The term of the Amendment will begin (the “Commencement Date”) following improvements by the Landlord to the Amendment Premises, which the Company expects to be completed in early 2005. The term of the Amendment will expire on March 31, 2014. The Company has the option, exercisable twice, to extend the term of the Amendment for an additional five years, subject to adjustment of the annual fixed rent for the Amendment Premises. The Landlord has the right to terminate the Amendment early in the event of a default by the Company.
Provided there are no uncured events of default during the term of the Amendment, no fixed annual rent will be payable by the Company for the Amendment Premises until six months following the Commencement Date. The annual fixed rent from that date through the date 55 months after the Commencement Date will be approximately $1.0 million. From the date 55 months after the Commencement Date through March 31, 2014, the annual fixed rent will be approximately $1.1 million.
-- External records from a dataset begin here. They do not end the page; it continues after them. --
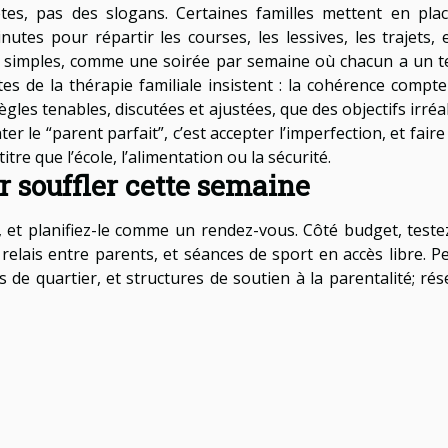
ètes, pas des slogans. Certaines familles mettent en pla
tes pour répartir les courses, les lessives, les trajets, e
es simples, comme une soirée par semaine où chacun a un 
stes de la thérapie familiale insistent : la cohérence compte
ègles tenables, discutées et ajustées, que des objectifs irréa
 le “parent parfait”, c’est accepter l’imperfection, et faire
tre que l’école, l’alimentation ou la sécurité.
r souffler cette semaine
 et planifiez-le comme un rendez-vous. Côté budget, teste
 relais entre parents, et séances de sport en accès libre. P
ns de quartier, et structures de soutien à la parentalité; ré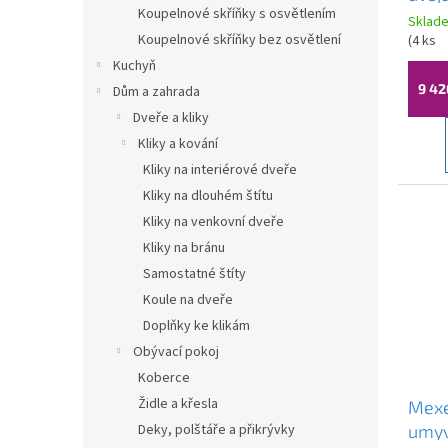
Koupelnové skříňky s osvětlením
140x
Sklad
Koupelnové skříňky bez osvětlení
mram
(
4 ks
Kuchyň
9 42
Dům a zahrada
Dveře a kliky
Kliky a kování
Kliky na interiérové dveře
Kliky na dlouhém štítu
Kliky na venkovní dveře
Kliky na bránu
Samostatné štíty
Koule na dveře
Doplňky ke klikám
Obývací pokoj
Koberce
Židle a křesla
Mexe
umyv
Deky, polštáře a přikrývky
In addition to the fixed annual rent, the Company will be responsible for its share of certain costs and charges specified in the Lease, including certain operating expenses and real estate taxes.
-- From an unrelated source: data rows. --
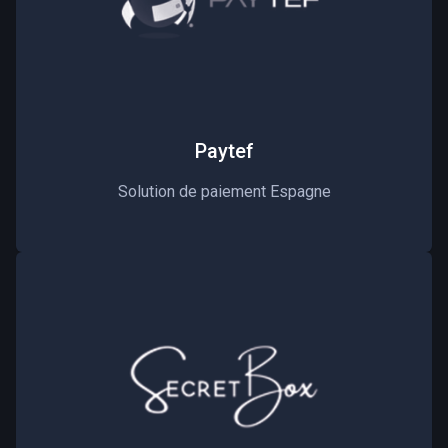
Paytef
Solution de paiement Espagne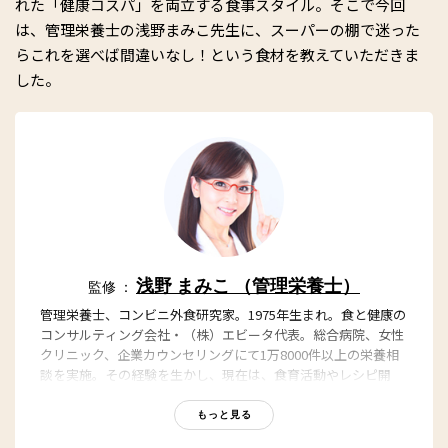
れた「健康コスパ」を両立する食事スタイル。そこで今回
は、管理栄養士の浅野まみこ先生に、スーパーの棚で迷った
らこれを選べば間違いなし！という食材を教えていただきま
した。
浅野 まみこ （管理栄養士）
監修 ：
管理栄養士、コンビニ外食研究家。1975年生まれ。食と健康の
コンサルティング会社・（株）エビータ代表。総合病院、女性
クリニック、企業カウンセリングにて1万8000件以上の栄養相
談を実施。その経験を生かし、現在は、食育活動やレシピ開
発、食のコンサルティングをはじめ、講演、栄養指導など多方
面で活躍中。テレビ、雑誌をはじめ、メディア出演多数。「食
もっと見る
生活が楽しいと人生が100倍楽しい！」をモットーに活動して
The Amendment provides the Company with a right of first offer with respect to office space at the same location currently leased to another tenant, as well as an expansion option for additional space at the same location expected to become available in 2010.
The foregoing summary of the lease agreement is subject to, and qualified in its entirety by, (i) the Amendment attached to this Form 8-K as Exhibit 10.1 and incorporated herein by reference and (ii) the Lease, filed as Exhibit 10.38 to the Company’s registration statement on Form S-1 (File No. 333-108531) and incorporated herein by reference.
Item 9.01. Financial Statements and Exhibits
(c) Exhibits
See Exhibit Index attached hereto.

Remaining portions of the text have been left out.